Bruxelles

Le concept de «bâtiment passif» est né en Allemagne il y a une quinzaine d'années. En deux mots, il s'agit d'optimiser la qualité thermique des éléments constitutifs des bâtiments et de réduire les pertes d'énergie. Ce standard, élaboré par l'institut Wohnen und Umvelt de Darmstadt implique la prise en compte de quatre principes: l'isolation thermique, la ventilation, l'utilisation de triple vitrage et la suppression des ponts thermiques.

Sebastian Moreno, du bureau d'architecture A 2M et chargé du projet par CIT Blaton explique qu'une telle conception remplace efficacement les appareils de climatisation ainsi que les systèmes de chauffage: «La consommation d'énergie par rapport à un bâtiment traditionnel est de l'ordre de 85 pc.

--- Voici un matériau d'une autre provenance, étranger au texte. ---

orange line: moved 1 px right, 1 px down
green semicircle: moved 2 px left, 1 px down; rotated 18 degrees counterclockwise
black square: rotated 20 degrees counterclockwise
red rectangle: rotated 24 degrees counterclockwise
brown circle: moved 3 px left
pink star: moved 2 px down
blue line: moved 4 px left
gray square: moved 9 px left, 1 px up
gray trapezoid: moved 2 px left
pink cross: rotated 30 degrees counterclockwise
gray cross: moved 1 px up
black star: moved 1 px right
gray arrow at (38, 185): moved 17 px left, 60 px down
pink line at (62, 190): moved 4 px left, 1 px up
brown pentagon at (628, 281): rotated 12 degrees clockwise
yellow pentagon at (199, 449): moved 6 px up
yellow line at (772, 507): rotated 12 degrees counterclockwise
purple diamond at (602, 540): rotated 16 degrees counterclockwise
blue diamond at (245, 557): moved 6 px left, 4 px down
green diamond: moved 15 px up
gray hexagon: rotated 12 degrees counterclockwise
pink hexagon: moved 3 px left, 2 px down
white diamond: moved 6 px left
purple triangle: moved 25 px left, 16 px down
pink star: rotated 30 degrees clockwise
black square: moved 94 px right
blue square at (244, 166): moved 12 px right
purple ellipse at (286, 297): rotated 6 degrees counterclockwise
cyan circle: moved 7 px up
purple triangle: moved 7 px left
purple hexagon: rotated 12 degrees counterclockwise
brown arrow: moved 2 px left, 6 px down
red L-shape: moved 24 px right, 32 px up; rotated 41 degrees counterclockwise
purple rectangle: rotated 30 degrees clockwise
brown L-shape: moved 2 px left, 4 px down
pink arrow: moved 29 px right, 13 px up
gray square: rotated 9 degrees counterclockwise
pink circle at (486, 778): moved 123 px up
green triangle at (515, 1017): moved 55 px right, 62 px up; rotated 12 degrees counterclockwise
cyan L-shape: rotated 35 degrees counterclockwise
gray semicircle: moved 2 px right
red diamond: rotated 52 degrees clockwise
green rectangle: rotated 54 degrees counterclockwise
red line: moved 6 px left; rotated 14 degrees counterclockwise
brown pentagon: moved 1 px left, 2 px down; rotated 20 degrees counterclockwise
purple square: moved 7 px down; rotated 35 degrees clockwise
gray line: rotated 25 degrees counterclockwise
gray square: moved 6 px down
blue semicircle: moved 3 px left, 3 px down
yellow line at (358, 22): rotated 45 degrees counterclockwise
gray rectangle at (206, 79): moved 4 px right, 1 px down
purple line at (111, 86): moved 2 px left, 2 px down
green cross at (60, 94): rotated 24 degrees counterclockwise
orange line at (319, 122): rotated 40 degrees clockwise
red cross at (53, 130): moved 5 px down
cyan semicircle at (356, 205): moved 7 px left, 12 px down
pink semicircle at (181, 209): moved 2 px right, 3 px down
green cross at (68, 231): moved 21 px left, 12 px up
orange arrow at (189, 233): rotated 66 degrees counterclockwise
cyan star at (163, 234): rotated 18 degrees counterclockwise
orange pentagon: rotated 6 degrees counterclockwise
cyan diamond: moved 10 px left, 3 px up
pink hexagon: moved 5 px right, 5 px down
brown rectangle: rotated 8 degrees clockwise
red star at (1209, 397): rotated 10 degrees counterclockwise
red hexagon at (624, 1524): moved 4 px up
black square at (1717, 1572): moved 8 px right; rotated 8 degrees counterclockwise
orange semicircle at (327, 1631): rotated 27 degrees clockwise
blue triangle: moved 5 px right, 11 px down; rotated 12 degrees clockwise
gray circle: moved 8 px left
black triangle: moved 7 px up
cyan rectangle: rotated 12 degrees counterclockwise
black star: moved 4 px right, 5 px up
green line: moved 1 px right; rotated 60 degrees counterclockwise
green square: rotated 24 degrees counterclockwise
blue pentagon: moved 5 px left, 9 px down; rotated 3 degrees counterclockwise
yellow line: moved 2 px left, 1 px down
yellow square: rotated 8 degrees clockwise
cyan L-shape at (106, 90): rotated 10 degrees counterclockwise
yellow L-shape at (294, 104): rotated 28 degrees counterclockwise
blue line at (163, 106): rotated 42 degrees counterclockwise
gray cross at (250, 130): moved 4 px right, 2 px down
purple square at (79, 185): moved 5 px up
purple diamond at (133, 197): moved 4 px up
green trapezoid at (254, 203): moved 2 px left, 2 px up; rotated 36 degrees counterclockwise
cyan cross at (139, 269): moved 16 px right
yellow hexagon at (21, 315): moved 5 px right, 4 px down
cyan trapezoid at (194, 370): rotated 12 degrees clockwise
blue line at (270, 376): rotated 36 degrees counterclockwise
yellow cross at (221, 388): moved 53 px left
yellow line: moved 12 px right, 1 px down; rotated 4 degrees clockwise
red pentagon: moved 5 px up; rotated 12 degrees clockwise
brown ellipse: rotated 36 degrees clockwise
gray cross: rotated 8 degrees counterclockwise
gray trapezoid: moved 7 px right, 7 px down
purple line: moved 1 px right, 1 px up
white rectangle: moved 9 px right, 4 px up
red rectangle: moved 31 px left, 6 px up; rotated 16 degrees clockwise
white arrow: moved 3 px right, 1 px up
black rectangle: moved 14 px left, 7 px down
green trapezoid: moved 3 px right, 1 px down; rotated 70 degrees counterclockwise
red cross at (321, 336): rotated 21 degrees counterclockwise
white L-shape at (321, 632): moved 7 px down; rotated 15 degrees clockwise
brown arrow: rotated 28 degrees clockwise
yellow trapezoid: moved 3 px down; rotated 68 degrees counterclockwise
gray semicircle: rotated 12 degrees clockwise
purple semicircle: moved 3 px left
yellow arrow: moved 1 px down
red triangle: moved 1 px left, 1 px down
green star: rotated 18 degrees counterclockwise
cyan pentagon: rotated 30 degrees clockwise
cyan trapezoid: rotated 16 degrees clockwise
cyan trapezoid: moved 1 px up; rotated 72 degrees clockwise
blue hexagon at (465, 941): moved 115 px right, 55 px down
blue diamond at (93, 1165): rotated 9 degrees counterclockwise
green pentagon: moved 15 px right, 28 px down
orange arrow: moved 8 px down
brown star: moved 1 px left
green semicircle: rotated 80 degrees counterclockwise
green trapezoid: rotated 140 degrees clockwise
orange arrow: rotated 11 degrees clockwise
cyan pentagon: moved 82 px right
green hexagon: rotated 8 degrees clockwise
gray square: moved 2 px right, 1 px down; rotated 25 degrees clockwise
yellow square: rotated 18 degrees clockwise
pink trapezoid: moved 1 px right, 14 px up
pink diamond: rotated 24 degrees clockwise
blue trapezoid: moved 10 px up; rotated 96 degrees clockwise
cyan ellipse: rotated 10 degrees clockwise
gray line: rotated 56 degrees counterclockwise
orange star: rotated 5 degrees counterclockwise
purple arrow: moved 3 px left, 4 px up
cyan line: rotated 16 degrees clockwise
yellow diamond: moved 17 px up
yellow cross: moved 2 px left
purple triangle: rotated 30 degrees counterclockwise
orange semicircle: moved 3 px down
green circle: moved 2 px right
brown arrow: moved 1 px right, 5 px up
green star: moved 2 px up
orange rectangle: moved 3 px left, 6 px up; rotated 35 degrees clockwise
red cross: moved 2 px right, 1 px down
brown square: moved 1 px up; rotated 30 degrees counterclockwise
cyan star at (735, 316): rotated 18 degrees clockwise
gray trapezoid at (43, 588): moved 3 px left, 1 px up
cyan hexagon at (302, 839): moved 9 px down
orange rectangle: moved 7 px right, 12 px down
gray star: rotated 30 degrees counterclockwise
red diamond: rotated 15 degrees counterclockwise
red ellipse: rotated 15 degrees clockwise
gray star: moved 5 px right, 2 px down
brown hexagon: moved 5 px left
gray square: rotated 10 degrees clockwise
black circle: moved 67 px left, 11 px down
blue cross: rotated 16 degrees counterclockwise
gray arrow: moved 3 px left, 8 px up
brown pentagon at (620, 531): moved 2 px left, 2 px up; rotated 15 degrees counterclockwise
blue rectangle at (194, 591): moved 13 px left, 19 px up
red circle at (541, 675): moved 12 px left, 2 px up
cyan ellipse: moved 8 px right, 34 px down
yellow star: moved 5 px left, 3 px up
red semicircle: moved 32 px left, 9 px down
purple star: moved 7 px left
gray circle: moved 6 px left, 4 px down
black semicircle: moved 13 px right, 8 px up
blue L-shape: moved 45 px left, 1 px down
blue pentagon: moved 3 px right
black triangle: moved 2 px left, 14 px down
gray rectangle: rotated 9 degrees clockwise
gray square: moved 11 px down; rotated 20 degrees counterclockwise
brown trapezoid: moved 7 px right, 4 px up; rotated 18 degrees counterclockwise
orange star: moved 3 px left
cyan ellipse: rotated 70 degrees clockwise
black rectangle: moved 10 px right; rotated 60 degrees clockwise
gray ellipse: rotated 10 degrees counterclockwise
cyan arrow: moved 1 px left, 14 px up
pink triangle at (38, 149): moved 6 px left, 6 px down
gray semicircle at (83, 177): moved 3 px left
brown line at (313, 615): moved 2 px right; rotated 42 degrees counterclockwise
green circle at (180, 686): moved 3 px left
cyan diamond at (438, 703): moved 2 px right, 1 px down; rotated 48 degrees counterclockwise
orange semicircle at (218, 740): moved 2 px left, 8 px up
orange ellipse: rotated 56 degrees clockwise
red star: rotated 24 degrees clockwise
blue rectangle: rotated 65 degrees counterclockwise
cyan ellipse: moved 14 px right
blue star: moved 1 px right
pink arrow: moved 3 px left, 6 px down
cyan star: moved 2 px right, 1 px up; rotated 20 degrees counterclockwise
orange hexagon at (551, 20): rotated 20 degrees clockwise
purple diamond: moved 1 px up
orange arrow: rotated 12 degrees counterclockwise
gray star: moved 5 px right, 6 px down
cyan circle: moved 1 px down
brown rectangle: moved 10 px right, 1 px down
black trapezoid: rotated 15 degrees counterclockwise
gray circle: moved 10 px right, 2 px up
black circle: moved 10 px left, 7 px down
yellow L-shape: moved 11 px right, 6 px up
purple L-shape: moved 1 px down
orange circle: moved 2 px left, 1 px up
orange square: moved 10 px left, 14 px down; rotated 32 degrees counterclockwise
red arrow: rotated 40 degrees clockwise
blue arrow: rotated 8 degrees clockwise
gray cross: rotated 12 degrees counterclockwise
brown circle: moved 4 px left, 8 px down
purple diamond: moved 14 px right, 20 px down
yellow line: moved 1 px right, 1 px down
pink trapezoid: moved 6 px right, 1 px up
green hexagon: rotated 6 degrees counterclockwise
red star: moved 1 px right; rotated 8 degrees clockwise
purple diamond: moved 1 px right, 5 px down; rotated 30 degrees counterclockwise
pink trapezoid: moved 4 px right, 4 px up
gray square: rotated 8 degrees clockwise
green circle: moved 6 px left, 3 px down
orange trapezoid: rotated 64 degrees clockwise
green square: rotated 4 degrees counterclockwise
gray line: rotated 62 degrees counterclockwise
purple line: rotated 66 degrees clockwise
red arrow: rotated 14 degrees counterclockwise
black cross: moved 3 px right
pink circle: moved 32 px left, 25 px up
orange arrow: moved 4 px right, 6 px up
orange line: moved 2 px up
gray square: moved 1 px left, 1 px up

De plus, de tels immeubles offrent un meilleur confort thermique et garantissent une excellente qualité de l'air grâce aux systèmes de ventilation. L'air frais est préchauffé par la chaleur de l'air vicié évacué sans y être mélangé. Le standard n'a rien d'expérimental. En Allemagne, il donne d'ailleurs droit à des subsides supplémentaires.»

Les immeubles passifs se répandent donc petit à petit mais leur présence en Belgique est encore confidentielle. Il en existe une quinzaine en Flandre et, en Wallonie, des logements sociaux, des bureaux et une école «passive» sont en chantier.

«En développant le premier immeuble passif à Bruxelles, nous entendons démontrer au secteur immobilier qu'il est possible d'adapter aux bureaux des techniques qui ont démontré leur grande efficacité», explique Sophie Le Clercq, présidente du CIT Blaton.

Car, des exemples allemands cités par Sebastian Moreno, on retient principalement les motivations des maîtres d'ouvrage. Celles-ci sont essentiellement financières et pas écologiques. Le surcoût que présente de telles constructions, environ 10 pc, est en effet amorti en une dizaine d'années grâce aux économies de charges.

Ce que Sophie Le Clercq illustre par le projet en cours: «Entre le moment où nous avons réalisé l'étude de faisabilité et celui où nous l'avons soumise à l'IBGE, qui suivra les performances énergétiques du bâtiment, le délai d'amortissement est passé de douze à dix ans en raison de l'augmentation du prix des combustibles fossiles.»

Rappelant l'inscription prochaine de la Région bruxelloise dans une réglementation relative à la performance énergétique des bâtiments, Evelyne Huytebroeck, ministre de l'Energie s'est réjouie de l'initiative et espère qu'elle aura valeur d'exemple.